● WHAT YOU NEED TO DO
From the first line to the last, restate the material word for word, omitting pictures.

● PROVIDED DATA
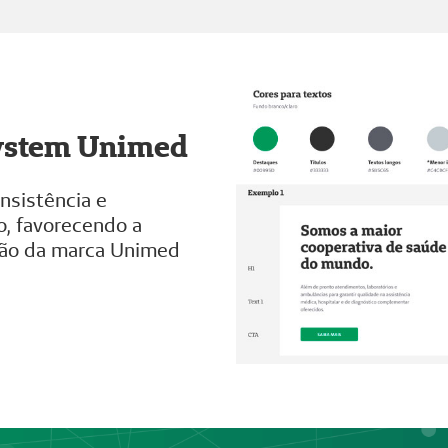
System Unimed
nsistência e
o, favorecendo a
ação da marca Unimed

● WRITTEN RESPONSE
System Unimed
nsistência e
o, favorecendo a
ação da marca Unimed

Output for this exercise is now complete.